Patient Safety Events

Patient safety events are incidents during care that result in harm to a patient or create a meaningful risk of harm, such as falls with injury, medication errors, pressure injuries, and infections. In home health, these events happen in an uncontrolled environment the agency visits intermittently, which makes systematic identification, reporting, and follow-up harder and more important than in facility settings.

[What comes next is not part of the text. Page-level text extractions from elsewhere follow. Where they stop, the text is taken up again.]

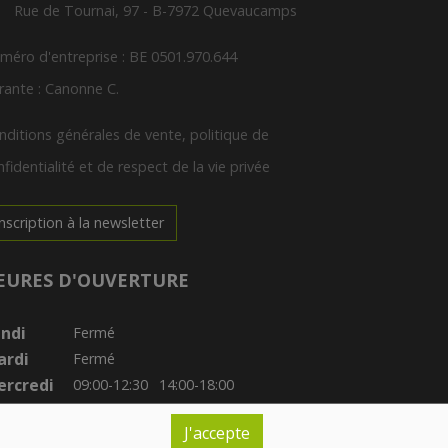
Rue de Tournai, 97 - B-7972 Quevaucamps
méro d'entreprise : BE 0501.970.644
rante : Canonne C.
nditions générales de vente, politique de
fidentialité et de respect de la vie privée
Inscription à la newsletter
EURES D'OUVERTURE
ndi
Fermé
ardi
Fermé
rcredi
09:00-12:30
14:00-18:00
udi
09:30-12:30
14:00-18:00
J'accepte
ndredi
09:00-12:30
14:00-19:00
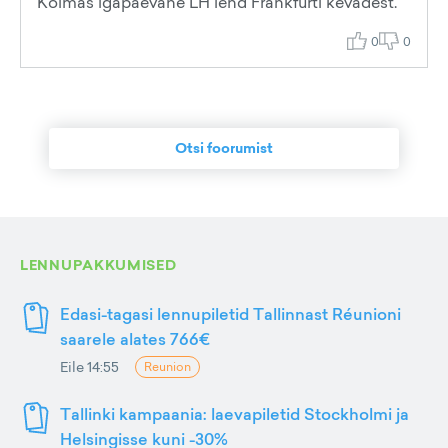
Kolmas igapäevane LH lend Frankfurti kevadest.
0
0
Otsi foorumist
LENNUPAKKUMISED
Edasi-tagasi lennupiletid Tallinnast Réunioni
saarele alates 766€
Eile 14:55
Reunion
Tallinki kampaania: laevapiletid Stockholmi ja
Helsingisse kuni -30%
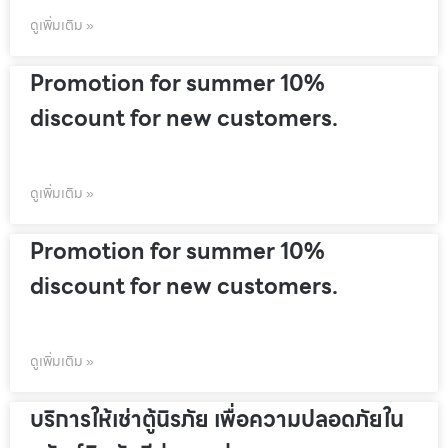
ดูเพิ่มเติม »
Promotion for summer 10%
discount for new customers.
ดูเพิ่มเติม »
Promotion for summer 10%
discount for new customers.
ดูเพิ่มเติม »
บริการให้เช่าตู้นิรภัย เพื่อความปลอดภัยใน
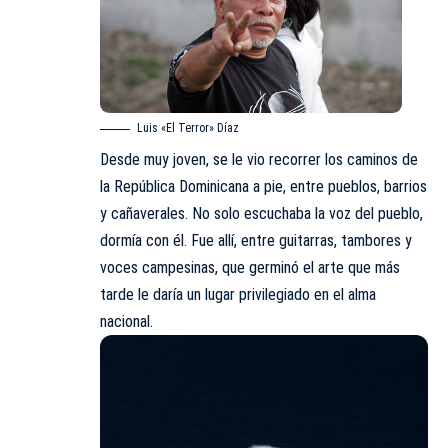
Luis «El Terror» Díaz
Desde muy joven, se le vio recorrer los caminos de
la República Dominicana a pie, entre pueblos, barrios
y cañaverales. No solo escuchaba la voz del pueblo,
dormía con él. Fue allí, entre guitarras, tambores y
voces campesinas, que germinó el arte que más
tarde le daría un lugar privilegiado en el alma
nacional.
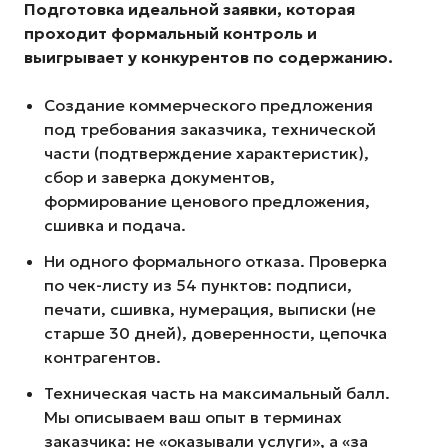
Подготовка идеальной заявки, которая
проходит формальный контроль и
выигрывает у конкурентов по содержанию.
Cоздание коммерческого предложения
под требования заказчика, технической
части (подтверждение характеристик),
сбор и заверка документов,
формирование ценового предложения,
сшивка и подача.
Ни одного формального отказа. Проверка
по чек-листу из 54 пунктов: подписи,
печати, сшивка, нумерация, выписки (не
старше 30 дней), доверенности, цепочка
контрагентов.
Техническая часть на максимальный балл.
Мы описываем ваш опыт в терминах
заказчика: не «оказывали услуги», а «за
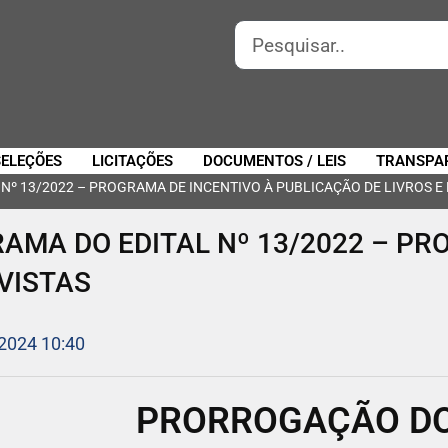
SELEÇÕES
LICITAÇÕES
DOCUMENTOS / LEIS
TRANSPA
 13/2022 – PROGRAMA DE INCENTIVO À PUBLICAÇÃO DE LIVROS E 
MA DO EDITAL Nº 13/2022 – PR
VISTAS
 2024 10:40
PRORROGAÇÃO D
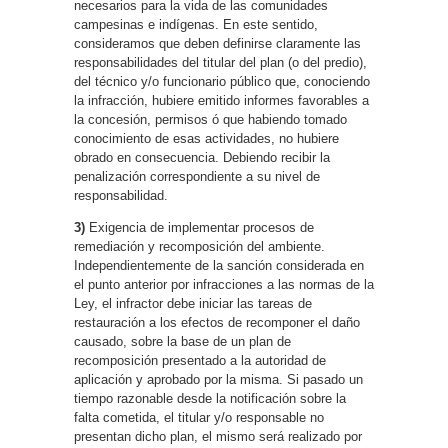
necesarios para la vida de las comunidades
campesinas e indígenas. En este sentido,
consideramos que deben definirse claramente las
responsabilidades del titular del plan (o del predio),
del técnico y/o funcionario público que, conociendo
la infracción, hubiere emitido informes favorables a
la concesión, permisos ó que habiendo tomado
conocimiento de esas actividades, no hubiere
obrado en consecuencia. Debiendo recibir la
penalización correspondiente a su nivel de
responsabilidad.
3)
Exigencia de implementar procesos de
remediación y recomposición del ambiente.
Independientemente de la sanción considerada en
el punto anterior por infracciones a las normas de la
Ley, el infractor debe iniciar las tareas de
restauración a los efectos de recomponer el daño
causado, sobre la base de un plan de
recomposición presentado a la autoridad de
aplicación y aprobado por la misma. Si pasado un
tiempo razonable desde la notificación sobre la
falta cometida, el titular y/o responsable no
presentan dicho plan, el mismo será realizado por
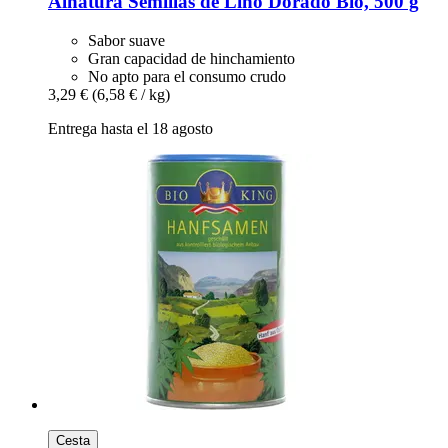
Alnatura
Semillas de Lino Dorado Bio, 500 g
Sabor suave
Gran capacidad de hinchamiento
No apto para el consumo crudo
3,29 €
(6,58 € / kg)
Entrega hasta el 18 agosto
Cesta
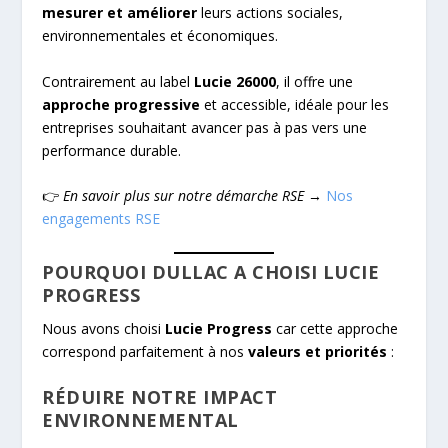
mesurer et améliorer
leurs actions sociales,
environnementales et économiques.
Contrairement au label
Lucie 26000
, il offre une
approche progressive
et accessible, idéale pour les
entreprises souhaitant avancer pas à pas vers une
performance durable.
👉
En savoir plus sur notre démarche RSE
→
Nos
engagements RSE
POURQUOI DULLAC A CHOISI LUCIE
PROGRESS
Nous avons choisi
Lucie Progress
car cette approche
correspond parfaitement à nos
valeurs et priorités
:
RÉDUIRE NOTRE IMPACT
ENVIRONNEMENTAL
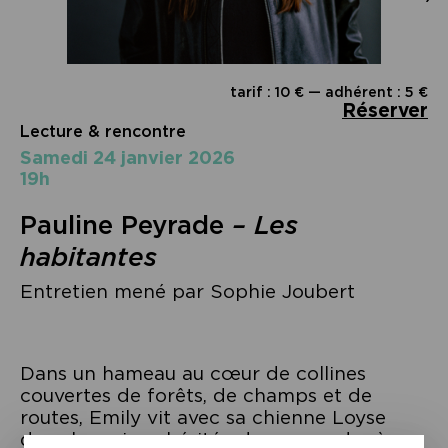
tarif : 10 € — adhérent : 5 €
Réserver
Lecture & rencontre
samedi 24 janvier 2026
19h
Pauline Peyrade
–
Les
habitantes
Entretien mené par Sophie Joubert
Dans un hameau au cœur de collines
couvertes de forêts, de champs et de
routes, Emily vit avec sa chienne Loyse
dans la maison héritée de sa grand-mère.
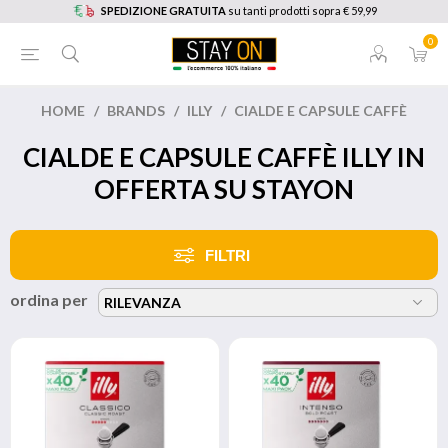
SPEDIZIONE GRATUITA
su tanti prodotti sopra € 59,99
0
HOME
/
BRANDS
/
ILLY
/
CIALDE E CAPSULE CAFFÈ
CIALDE E CAPSULE CAFFÈ ILLY IN
OFFERTA SU STAYON
FILTRI
ordina per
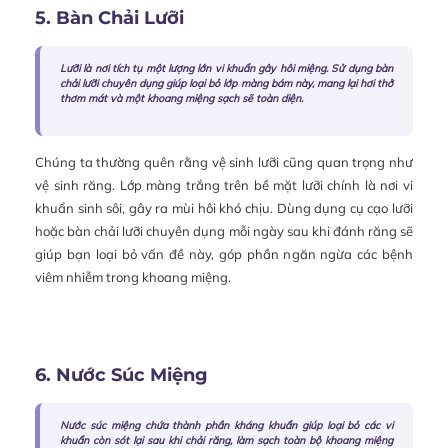
5. Bàn Chải Lưỡi
Lưỡi là nơi tích tụ một lượng lớn vi khuẩn gây hôi miệng. Sử dụng bàn
chải lưỡi chuyên dụng giúp loại bỏ lớp màng bám này, mang lại hơi thở
thơm mát và một khoang miệng sạch sẽ toàn diện.
Chúng ta thường quên rằng vệ sinh lưỡi cũng quan trọng như
vệ sinh răng. Lớp màng trắng trên bề mặt lưỡi chính là nơi vi
khuẩn sinh sôi, gây ra mùi hôi khó chịu. Dùng dụng cụ cạo lưỡi
hoặc bàn chải lưỡi chuyên dụng mỗi ngày sau khi đánh răng sẽ
giúp bạn loại bỏ vấn đề này, góp phần ngăn ngừa các bệnh
viêm nhiễm trong khoang miệng.
6. Nước Súc Miệng
Nước súc miệng chứa thành phần kháng khuẩn giúp loại bỏ các vi
khuẩn còn sót lại sau khi chải răng, làm sạch toàn bộ khoang miệng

Common patient safety events in home health

The event types agencies track most often include:

  • Falls, especially falls with injury requiring medical attention
  • Medication errors and adverse drug events, often rooted in discrepancies after a hospital stay
  • New or worsening pressure injuries
  • Infections, including wound, urinary catheter, and IV access site infections
  • Missed critical visits, such as a skipped wound care or infusion visit
  • Equipment failures involving oxygen, infusion pumps, or mobility devices

Because clinicians are in the home only intermittently, many events are discovered after the fact, which puts a premium on caregiver education and clear instructions on who to call when something goes wrong.

What regulators expect

The Medicare Conditions of Participation (CoPs) require every agency to run a Quality Assurance and Performance Improvement (QAPI) program that tracks adverse patient events, analyzes their causes, and implements preventive actions. Surveyors ask for incident logs and follow the thread: how the event was documented, whether the physician and family were notified, and what the agency changed afterward. Serious events that suggest ongoing risk to patients can support a condition-level deficiency or, in extreme cases, an immediate jeopardy finding. State reporting requirements vary, and some states mandate reporting of specific serious incidents, so know your state's rules in addition to federal expectations.

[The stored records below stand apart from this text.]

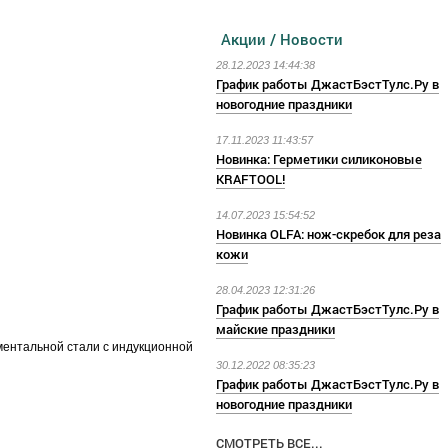
Акции / Новости
28.12.2023 14:44:38
График работы ДжастБэстТулс.Ру в
новогодние праздники
17.11.2023 11:43:57
Новинка: Герметики силиконовые
KRAFTOOL!
14.07.2023 15:54:52
Новинка OLFA: нож-скребок для реза
кожи
28.04.2023 12:31:26
График работы ДжастБэстТулс.Ру в
майские праздники
ментальной стали с индукционной
30.12.2022 08:35:23
График работы ДжастБэстТулс.Ру в
новогодние праздники
СМОТРЕТЬ ВСЕ...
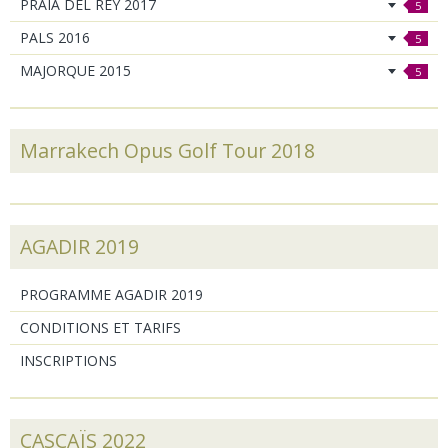
PRAIA DEL REY 2017
5
PALS 2016
5
MAJORQUE 2015
5
Marrakech Opus Golf Tour 2018
AGADIR 2019
PROGRAMME AGADIR 2019
CONDITIONS ET TARIFS
INSCRIPTIONS
CASCAÏS 2022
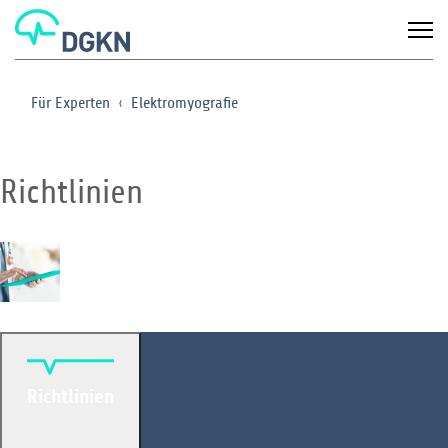
Für Experten
Elektromyografie
Richtlinien
Richtlinien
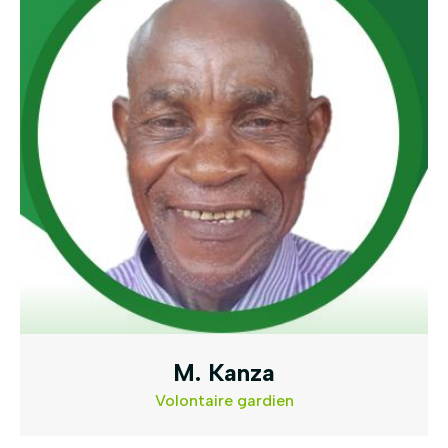
M. Kanza
Volontaire gardien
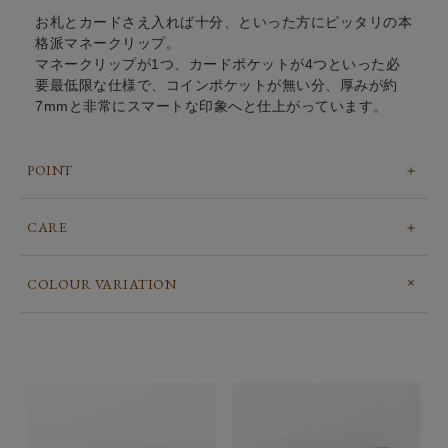
お札とカードさえ入れば十分、といった方にピッタリの本
格派マネークリップ。
マネークリップが1つ、カードポケットが4つといった必
要最低限な仕様で、コインポケットが無い分、厚みが約
7mmと非常にスマートな印象へと仕上がっています。
POINT
CARE
COLOUR VARIATION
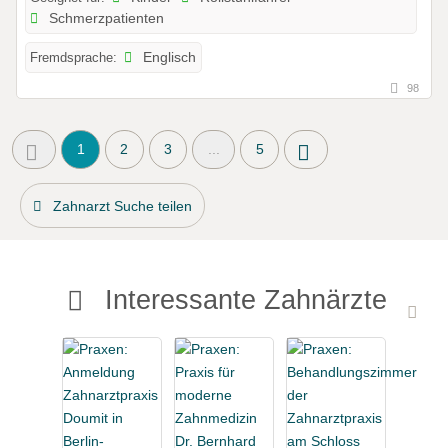
Schmerzpatienten
Fremdsprache:
Englisch
98
1
2
3
...
5
Zahnarzt Suche teilen
Interessante Zahnärzte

Building a reporting culture

Underreporting is the default in most organizations, and it is worse when clinicians fear blame. The fixes are structural: make incident capture fast and available at the point of care, treat near misses as valuable data rather than confessions, and separate the reporting process from discipline except in cases of recklessness. Clinical managers should review new events within one business day, both to manage the patient situation and to signal that reports get acted on. When staff see reports produce fixes such as workflow changes, education, or equipment swaps instead of punishment, reporting volume goes up and surprises go down.

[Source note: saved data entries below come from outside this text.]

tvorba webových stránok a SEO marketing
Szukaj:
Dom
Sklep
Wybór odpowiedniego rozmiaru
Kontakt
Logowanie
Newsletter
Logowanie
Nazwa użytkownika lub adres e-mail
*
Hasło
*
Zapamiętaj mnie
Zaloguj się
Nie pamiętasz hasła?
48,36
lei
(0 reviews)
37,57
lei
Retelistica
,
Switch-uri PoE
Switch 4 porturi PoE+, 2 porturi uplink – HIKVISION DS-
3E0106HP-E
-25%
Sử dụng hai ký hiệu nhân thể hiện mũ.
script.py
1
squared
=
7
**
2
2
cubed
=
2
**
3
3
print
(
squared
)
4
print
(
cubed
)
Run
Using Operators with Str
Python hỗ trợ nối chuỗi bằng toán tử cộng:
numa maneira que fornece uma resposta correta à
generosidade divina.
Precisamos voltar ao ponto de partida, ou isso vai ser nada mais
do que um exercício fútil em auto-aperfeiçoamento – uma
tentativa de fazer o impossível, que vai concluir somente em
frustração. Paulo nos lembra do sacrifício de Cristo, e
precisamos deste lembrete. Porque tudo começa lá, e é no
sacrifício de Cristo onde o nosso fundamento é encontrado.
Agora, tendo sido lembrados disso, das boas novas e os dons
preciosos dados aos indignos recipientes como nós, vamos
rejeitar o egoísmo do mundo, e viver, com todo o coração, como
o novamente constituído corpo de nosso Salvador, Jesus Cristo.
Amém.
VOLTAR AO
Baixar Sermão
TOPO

From individual events to systemic improvement

A single event tells you about one patient; a trend tells you about your agency. Conduct a root cause analysis on serious events, asking why the failure was possible rather than who slipped. Then aggregate: trend events by type, diagnosis, team, geography, and time since start of care, and look for clusters. Feed confirmed patterns into QAPI as performance improvement projects with owners and deadlines, and close the loop with the field through education and process changes. Document the whole chain, because surveyors and referral partners both respond well to an agency that can show an event, the analysis, and the fix.

Frequently asked questions

Are home health agencies required to report patient safety events to CMS?

There is no general federal incident-reporting portal for home health events, but the CoPs require your QAPI program to track and act on adverse events, and surveyors will review that documentation. Separately, some states require agencies to report specific serious incidents to the state agency, so verify your state's requirements.

What is the difference between a patient safety event and an adverse event measure?

A patient safety event is the actual incident, captured through your internal reporting process. Adverse event measures are OASIS-derived quality flags that identify potentially preventable negative outcomes from assessment data. Strong agencies use both: incident reports for real-time response and adverse event measures as a data-driven cross-check.

How should we handle a serious event that happens right before a survey?

Handle it exactly as your process dictates: stabilize the patient, notify the physician and family as required, document thoroughly, and begin root cause analysis. Surveyors are generally less concerned that an event occurred than with whether the agency responded appropriately and can show a functioning QAPI process.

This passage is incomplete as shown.